» Records for the exercise:
* * *

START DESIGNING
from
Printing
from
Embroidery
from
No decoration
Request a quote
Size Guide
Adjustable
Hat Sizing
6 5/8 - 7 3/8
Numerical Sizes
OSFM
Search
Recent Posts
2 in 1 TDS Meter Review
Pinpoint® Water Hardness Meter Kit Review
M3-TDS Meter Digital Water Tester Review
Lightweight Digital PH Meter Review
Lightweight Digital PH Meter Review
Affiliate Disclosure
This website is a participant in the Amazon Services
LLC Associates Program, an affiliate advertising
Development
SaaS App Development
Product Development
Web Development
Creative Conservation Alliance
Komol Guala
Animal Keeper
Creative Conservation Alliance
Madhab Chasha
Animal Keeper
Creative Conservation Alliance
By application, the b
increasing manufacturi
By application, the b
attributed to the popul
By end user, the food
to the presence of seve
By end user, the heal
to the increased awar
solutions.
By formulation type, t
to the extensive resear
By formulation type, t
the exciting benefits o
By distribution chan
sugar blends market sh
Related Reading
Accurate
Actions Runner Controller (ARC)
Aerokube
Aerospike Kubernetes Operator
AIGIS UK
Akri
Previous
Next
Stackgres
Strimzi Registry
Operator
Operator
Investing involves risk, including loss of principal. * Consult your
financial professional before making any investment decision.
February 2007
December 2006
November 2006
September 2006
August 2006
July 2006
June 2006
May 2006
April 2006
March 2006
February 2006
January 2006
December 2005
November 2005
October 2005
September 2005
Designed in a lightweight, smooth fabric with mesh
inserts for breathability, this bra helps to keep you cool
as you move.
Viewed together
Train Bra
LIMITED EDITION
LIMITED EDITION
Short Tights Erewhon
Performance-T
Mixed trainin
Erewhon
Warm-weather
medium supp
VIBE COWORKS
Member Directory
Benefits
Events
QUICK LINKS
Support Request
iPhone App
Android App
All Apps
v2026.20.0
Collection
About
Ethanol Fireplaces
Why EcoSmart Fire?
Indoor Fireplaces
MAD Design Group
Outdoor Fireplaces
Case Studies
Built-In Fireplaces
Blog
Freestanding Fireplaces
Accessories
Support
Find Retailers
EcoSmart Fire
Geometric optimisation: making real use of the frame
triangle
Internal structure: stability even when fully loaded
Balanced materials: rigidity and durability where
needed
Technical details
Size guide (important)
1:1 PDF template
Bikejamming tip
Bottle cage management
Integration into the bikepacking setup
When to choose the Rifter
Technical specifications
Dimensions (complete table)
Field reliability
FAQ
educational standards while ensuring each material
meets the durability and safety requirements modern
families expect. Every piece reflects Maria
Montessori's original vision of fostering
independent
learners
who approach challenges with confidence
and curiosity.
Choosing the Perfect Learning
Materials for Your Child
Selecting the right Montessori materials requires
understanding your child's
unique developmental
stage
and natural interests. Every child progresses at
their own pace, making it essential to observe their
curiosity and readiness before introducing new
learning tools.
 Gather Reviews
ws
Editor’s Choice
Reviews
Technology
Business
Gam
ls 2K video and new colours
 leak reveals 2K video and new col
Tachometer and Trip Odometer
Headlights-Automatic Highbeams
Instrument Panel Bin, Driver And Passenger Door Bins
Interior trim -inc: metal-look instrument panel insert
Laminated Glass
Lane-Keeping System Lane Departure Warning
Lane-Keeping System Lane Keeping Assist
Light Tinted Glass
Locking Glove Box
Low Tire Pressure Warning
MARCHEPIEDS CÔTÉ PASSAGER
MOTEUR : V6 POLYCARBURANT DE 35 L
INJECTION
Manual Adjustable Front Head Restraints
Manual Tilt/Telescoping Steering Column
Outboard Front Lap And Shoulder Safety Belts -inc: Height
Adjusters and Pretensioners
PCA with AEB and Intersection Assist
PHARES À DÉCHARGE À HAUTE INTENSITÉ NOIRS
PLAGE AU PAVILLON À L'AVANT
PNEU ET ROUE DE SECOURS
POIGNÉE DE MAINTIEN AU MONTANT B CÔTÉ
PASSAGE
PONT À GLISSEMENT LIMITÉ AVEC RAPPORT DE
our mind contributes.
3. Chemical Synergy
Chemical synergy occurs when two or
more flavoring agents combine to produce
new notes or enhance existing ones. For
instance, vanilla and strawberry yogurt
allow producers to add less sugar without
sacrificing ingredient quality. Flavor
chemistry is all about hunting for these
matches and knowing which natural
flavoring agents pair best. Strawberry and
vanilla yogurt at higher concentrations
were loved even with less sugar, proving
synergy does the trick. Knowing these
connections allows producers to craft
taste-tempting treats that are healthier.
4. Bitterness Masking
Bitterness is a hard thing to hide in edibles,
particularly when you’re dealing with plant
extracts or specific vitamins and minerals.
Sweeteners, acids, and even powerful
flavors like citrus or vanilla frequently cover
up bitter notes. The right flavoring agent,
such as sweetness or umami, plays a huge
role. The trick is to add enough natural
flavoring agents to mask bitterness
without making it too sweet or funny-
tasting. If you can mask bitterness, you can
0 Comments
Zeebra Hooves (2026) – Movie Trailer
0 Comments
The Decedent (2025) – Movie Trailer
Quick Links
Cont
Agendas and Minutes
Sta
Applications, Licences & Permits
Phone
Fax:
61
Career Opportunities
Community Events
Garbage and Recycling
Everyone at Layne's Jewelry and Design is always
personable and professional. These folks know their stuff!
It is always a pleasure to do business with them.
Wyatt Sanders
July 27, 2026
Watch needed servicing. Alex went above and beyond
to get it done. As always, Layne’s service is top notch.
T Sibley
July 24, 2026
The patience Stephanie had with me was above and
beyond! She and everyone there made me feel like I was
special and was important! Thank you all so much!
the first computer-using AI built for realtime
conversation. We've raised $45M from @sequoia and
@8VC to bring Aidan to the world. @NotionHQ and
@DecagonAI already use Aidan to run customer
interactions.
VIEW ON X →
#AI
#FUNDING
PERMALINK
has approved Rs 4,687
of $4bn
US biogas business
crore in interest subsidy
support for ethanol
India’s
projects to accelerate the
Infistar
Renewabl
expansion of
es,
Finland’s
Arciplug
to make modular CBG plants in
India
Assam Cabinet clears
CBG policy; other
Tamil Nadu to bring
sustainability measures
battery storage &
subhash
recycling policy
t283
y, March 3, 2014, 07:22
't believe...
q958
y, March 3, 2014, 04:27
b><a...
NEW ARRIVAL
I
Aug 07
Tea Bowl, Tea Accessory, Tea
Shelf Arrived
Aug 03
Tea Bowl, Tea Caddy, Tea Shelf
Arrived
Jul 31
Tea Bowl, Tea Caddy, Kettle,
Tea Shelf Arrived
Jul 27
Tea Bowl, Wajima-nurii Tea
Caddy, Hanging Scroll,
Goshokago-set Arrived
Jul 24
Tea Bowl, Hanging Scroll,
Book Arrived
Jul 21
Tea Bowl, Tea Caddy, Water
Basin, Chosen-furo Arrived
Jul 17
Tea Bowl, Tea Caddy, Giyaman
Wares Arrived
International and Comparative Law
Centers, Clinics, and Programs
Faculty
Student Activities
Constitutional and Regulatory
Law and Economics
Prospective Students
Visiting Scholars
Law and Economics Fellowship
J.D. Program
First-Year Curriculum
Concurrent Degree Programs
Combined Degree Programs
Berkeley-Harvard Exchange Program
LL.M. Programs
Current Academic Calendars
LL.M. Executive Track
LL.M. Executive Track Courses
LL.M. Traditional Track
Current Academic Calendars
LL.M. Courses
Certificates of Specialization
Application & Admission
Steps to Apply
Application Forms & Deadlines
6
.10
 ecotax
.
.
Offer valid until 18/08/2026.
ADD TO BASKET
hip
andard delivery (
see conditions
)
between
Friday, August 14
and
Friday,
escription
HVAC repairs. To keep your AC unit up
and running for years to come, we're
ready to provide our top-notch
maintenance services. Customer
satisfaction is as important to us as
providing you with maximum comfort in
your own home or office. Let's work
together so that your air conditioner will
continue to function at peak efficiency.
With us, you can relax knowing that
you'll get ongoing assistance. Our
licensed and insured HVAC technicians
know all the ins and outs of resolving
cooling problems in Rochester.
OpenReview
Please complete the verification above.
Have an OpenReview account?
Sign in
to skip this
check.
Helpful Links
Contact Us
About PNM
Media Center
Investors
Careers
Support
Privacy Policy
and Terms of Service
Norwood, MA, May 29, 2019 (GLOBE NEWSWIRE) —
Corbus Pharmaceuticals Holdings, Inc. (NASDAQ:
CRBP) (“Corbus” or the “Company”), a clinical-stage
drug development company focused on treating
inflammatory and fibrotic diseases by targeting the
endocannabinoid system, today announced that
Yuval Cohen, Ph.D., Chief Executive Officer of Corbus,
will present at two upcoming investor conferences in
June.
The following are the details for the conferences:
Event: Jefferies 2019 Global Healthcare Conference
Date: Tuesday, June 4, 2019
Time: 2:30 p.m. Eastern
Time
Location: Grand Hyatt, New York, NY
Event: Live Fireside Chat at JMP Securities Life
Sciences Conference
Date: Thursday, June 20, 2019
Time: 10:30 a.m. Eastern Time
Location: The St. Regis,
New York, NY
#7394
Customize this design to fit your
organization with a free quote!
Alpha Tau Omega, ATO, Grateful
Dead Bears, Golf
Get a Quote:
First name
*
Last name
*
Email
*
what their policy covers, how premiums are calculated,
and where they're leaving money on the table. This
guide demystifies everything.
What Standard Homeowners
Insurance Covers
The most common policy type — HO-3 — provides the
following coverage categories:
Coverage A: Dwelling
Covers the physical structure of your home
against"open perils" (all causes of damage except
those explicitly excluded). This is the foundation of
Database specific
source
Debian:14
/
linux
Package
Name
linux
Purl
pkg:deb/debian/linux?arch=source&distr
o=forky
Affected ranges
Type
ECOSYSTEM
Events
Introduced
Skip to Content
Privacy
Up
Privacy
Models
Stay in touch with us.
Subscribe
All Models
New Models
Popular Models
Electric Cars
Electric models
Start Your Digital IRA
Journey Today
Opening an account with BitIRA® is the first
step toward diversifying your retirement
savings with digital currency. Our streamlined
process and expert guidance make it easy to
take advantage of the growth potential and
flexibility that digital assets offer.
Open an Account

* * *

May I have exactly the lines from the one containing "Event: Live Fireside" through the last line of the data, both included?

Event: Live Fireside Chat at JMP Securities Life
Sciences Conference
Date: Thursday, June 20, 2019
Time: 10:30 a.m. Eastern Time
Location: The St. Regis,
New York, NY
#7394
Customize this design to fit your
organization with a free quote!
Alpha Tau Omega, ATO, Grateful
Dead Bears, Golf
Get a Quote:
First name
*
Last name
*
Email
*
what their policy covers, how premiums are calculated,
and where they're leaving money on the table. This
guide demystifies everything.
What Standard Homeowners
Insurance Covers
The most common policy type — HO-3 — provides the
following coverage categories:
Coverage A: Dwelling
Covers the physical structure of your home
against"open perils" (all causes of damage except
those explicitly excluded). This is the foundation of
Database specific
source
Debian:14
/
linux
Package
Name
linux
Purl
pkg:deb/debian/linux?arch=source&distr
o=forky
Affected ranges
Type
ECOSYSTEM
Events
Introduced
Skip to Content
Privacy
Up
Privacy
Models
Stay in touch with us.
Subscribe
All Models
New Models
Popular Models
Electric Cars
Electric models
Start Your Digital IRA
Journey Today
Opening an account with BitIRA® is the first
step toward diversifying your retirement
savings with digital currency. Our streamlined
process and expert guidance make it easy to
take advantage of the growth potential and
flexibility that digital assets offer.
Open an Account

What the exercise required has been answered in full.